Quanto John Textor investirá no Botafogo?
Até o momento, sob as informações divulgadas em documento oficial, o valor total do acordo chega aos 400 milhões de reais, divididos do seguinte modo: 87,5% do total (R$ 350 milhões) será investido em quatro vezes, sendo R$ 100 milhões no dia da assinatura do contrato, R$ 100 milhões em até 12 meses, R$ 100 milhões em até 24 meses, além dos R$ 50 milhões restantes que serão atribuidos em até 36 meses, de forma que esses 87,5% sejam colocados diretamente no Botafogo SAF, a empresa em si.
Os outros 12,5% do valor (R$ 50 milhões) entrarão imediatamente ao caixa do Botafogo FR. Ou seja, resumindo: esse valor deverá ser usado para auxiliar em giro de caixa e possíveis investimentos.
Quem vai fazer parte da "sociedade" do Botafogo?
Sociedade é, basicamente, quem comanda a empresa, o Botafogo SAF nesse caso.
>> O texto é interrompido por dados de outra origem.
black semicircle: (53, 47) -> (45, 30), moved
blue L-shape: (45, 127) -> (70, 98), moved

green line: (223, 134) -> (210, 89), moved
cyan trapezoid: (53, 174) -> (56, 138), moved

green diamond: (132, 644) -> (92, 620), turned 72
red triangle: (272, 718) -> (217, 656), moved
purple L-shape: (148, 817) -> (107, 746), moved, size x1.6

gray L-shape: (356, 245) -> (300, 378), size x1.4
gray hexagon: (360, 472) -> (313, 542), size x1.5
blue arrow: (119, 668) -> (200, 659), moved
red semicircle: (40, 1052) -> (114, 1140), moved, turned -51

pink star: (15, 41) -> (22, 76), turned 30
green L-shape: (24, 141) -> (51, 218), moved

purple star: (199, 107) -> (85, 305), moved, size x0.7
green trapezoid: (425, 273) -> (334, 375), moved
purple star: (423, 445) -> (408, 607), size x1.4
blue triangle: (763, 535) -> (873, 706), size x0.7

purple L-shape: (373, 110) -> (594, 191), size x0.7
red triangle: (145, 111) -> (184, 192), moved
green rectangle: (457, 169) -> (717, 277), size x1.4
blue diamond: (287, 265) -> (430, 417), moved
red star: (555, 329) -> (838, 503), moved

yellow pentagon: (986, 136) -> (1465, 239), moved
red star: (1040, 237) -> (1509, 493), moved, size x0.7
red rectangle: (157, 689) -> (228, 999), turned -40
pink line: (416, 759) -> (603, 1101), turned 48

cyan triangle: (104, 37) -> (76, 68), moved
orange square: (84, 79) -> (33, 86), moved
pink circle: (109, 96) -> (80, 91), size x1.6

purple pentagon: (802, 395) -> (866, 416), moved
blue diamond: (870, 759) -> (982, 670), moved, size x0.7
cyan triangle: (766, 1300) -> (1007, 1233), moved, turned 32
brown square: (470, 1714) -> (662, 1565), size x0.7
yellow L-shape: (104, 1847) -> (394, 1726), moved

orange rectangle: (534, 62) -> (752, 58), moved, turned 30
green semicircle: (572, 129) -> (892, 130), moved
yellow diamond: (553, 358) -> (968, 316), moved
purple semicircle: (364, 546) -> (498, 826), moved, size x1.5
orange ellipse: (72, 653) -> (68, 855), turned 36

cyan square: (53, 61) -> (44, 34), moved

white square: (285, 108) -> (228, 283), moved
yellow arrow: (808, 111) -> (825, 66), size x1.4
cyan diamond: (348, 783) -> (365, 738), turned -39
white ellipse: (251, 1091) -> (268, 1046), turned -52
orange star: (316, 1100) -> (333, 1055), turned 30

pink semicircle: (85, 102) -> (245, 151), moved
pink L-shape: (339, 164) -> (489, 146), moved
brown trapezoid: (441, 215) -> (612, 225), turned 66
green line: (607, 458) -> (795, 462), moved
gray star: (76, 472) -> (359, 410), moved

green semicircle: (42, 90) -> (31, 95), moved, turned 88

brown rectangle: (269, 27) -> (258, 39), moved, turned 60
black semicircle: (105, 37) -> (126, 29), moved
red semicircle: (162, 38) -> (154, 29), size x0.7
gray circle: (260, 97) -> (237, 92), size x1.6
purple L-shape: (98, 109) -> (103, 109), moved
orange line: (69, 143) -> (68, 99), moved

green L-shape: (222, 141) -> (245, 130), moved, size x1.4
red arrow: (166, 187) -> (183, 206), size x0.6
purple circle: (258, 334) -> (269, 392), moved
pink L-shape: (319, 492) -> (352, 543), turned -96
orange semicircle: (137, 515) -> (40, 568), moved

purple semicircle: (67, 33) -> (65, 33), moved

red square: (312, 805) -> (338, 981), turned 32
Dois orgãos serão os responsáveis pelos cuidados gerais de gestão: o Conselho de Administração, que fará a supervisão da estrutura profissional, e o Conselho Fiscal, que como o nome já diz, fará relatórios sobre a parte de valores, incluindo a parte dos ganhos e perdas do clube, além dos contratos com os funcionários da empresa Botafogo SAF, fazendo o acompanhamento do primeiro Conselho citado.
O Conselho de Administração será composto por cinco integrantes, quatro indicados por John Textor e um pelo Botafogo, além de cinco suplentes, caso algum dos efetivos não tenha disponibilidade em algum momento. No caso do Conselho Fiscal, a mesma ideia: três membros "titulares" com outros suplentes para cada um destes, onde dois serão escolhidos por Textor e um pelo Fogão.
Qual a garantia de que o investimento vai dar certo?
De nada adianta um investimento que não seja condizente com um time da primeira divisão, não? No acordo previsto, o Botafogo terá de garantir uma folha salarial, consequentemente, "compatível com as melhores práticas da Série A", como aparece no documento realizado pelos advogados do clube.
Sem valor base até o momento, o Fogão terá necessidade de manter a folha salarial com uma consistência ano a ano, sempre se adaptando ao IPCA (Índice Nacional de Preços ao Consumidor Amplo), medidor de inflação do país, e mantê-la em pelo menos 50% do valor de receita bruta do ano anterior (por exemplo, se a receita bruta é igual a 2x, a folha salarial do ano seguinte deve ser, no mínimo, x).